Comme souvent, les idées du Comte de Clermont, parties d’un bon sentiment, tournent à la catastrophe. Le substitut particulier et le substitut général, surtout quand Baur sera remplacé en 1761 par Chaillon de Jonville, beaucoup plus impliqué que son prédécesseur, se constituent chacun une clientèle de Vénérables Maîtres, qui aboutira à un schisme de fait.
Lacorne, pourtant Vénérable Maître de la Loge « La Trinité », est jugé de trop « basse extraction » par un certain nombre de Vénérables Maîtres, surtout parisiens et souvent nommés à vie, Il se rallient à un ancien maçon, Peny, Vénérable de la Loge de Saint-Martin, qui les regroupe dans une Grande Loge des maîtres de Paris dite de France dite aussi nationale. Mais Lacorne ne se laisse pas faire et rassemble à son tour un certain nombre de Vénérables de Loges de province qui vont constituer une 2ème Grande Loge et qu’on appellera les « lacornards. »
En 1762, Lacorne décède et le Comte de Clermont intervient pour essayer de rapprocher les deux parties. Les deux grandes loges semblent se réconcilier en 1763 et votent des statuts communs. Mais cette entente ne dure pas, preuve que les regroupements de vénérables maîtres de Loge d’une part autour de la Grande Loge de Peny, et d’autre part autour de Lacorne n’étaient pas qu’une question de personne, mais aussi de conception et d’ouverture de la Franc-Maçonnerie.

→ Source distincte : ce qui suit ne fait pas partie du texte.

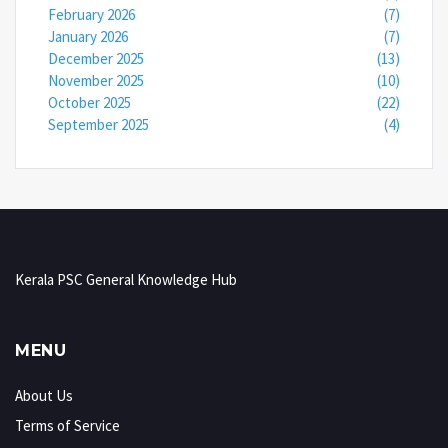
February 2026
(7)
January 2026
(7)
December 2025
(13)
November 2025
(10)
October 2025
(22)
September 2025
(4)
Kerala PSC General Knowledge Hub
MENU
About Us
Terms of Service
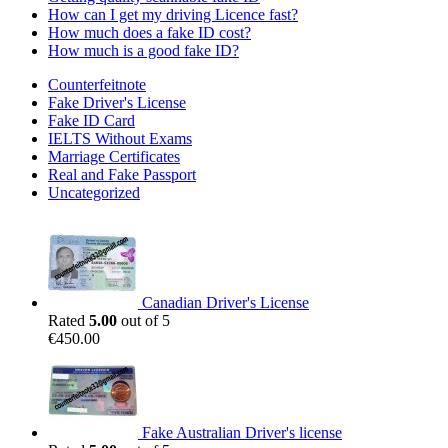
How can I get my driving Licence fast?
How much does a fake ID cost?
How much is a good fake ID?
Counterfeitnote
Fake Driver's License
Fake ID Card
IELTS Without Exams
Marriage Certificates
Real and Fake Passport
Uncategorized
Canadian Driver's License
Rated
5.00
out of 5
€
450.00
Fake Australian Driver's license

En 1765, les anciens « lacornards», par un coup monté, sont écartés des postes d’officiers de la Grand Loge dont ils et se retirent en protestant par libelles contre le procédé. L’année suivante ils sont bannis de l’ordre par décret, mais en 1767, à la fête de l’Ordre le 24 juin, les frères bannis font un tel « grabuge » que les travaux de la Grande Loge furent suspendus par l’autorité royale qui certainement ne demandait pas mieux.
Cependant la suspension, n’avait pas brisé la dynamique des « lacornards ». Ils s’activent et clandestinement continuent leurs travaux au faubourg St-Antoine. Ils ont derrière eux la grande majorité des loges de province qui s’opposent aux loges parisiennes avec leurs maîtres de loge inamovibles. C’est ainsi qu’en 1770, les tentatives de la Grande Loge « nationale » de reprendre les travaux pour contrer ces Frères dissidents échouent devant le refus de la majorité des Loges.

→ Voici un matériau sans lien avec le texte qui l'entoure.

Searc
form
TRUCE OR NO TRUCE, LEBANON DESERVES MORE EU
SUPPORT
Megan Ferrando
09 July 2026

En 1771, le décès du Comte de Clermont sauve la Grande Loge à l’arrêt depuis 4 ans. Les « lacornards » proposent au duc de Chartres la Grand Maître de la Grande Loge, ce qu’il accepte avec le duc de Montmorency-Luxembourg comme substitut. A l’assemblée de la Grande Loge de nouveau autorisée, ils se présentent avec l’accord du futur duc d’Orléans qu’ils échangent contre leur réintégration et l’annulation des mesures prises contre eux en leur absence.

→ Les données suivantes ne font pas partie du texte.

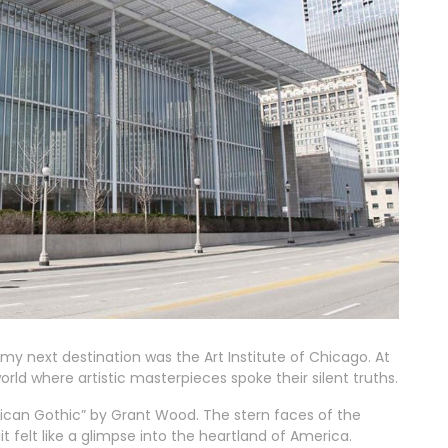
, my next destination was the Art Institute of Chicago. At
world where artistic masterpieces spoke their silent truths.
rican Gothic” by Grant Wood. The stern faces of the
t felt like a glimpse into the heartland of America.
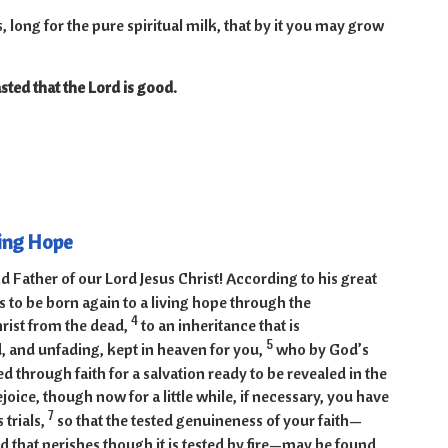
 long for the pure spiritual milk, that by it you may grow
sted that the Lord is good.
-9
ving Hope
 Father of our Lord Jesus Christ! According to his great
 to be born again to a living hope through the
4
hrist from the dead,
to an inheritance that is
5
, and unfading, kept in heaven for you,
who by God’s
 through faith for a salvation ready to be revealed in the
ejoice, though now for a little while, if necessary, you have
7
 trials,
so that the tested genuineness of your faith—
 that perishes though it is tested by fire—may be found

Mais devant la situation catastrophique de la Grande Loge, ils demandent la création d’une commission de huit commissaires chargés de faire un rapport pour remédier à la confusion et à l’impuissance dont elle souffre. En attendant, et devant la quantité invraisemblable de patentes et de constitutions délivrées, ils demandent à toutes les loges du royaume de faire renouveler leurs constitutions qui seront examinées au secrétariat de la Grande Loge.
Fin 1772, la commission, avec le concours du Duc de Luxembourg, prend le parti des frères dissidents et convoquent des assemblées à l’hôtel de Chaulnes. Le 24 décembre, ils déclarent que l’ancienne Grande Loge de France est remplacée par une nouvelle Grande Loge nationale qui fait partie intégrante d’un nouveau corps, le Grand Orient de France.
Le 5 mars 1773, la première assemblée du Grand Orient de France se tient, confirme la nomination du duc de Chartres comme Grand Maître et du duc de Luxembourg comme administrateur général. L’ancien substitut du comte de Clermont, M. Chaillou de Joinville, se rallie à la nouvelle structure.
Le 14 juin toutes les constitutions personnelles délivrées à des maîtres de Loge inamovibles sont supprimées et les nouvelles structures Grand Orient de France sont mises en place. Cependant l’ancienne Grande Loge refuse toujours de reconnaître le Grand Orient de France et prend le contrepied de ses arrêts.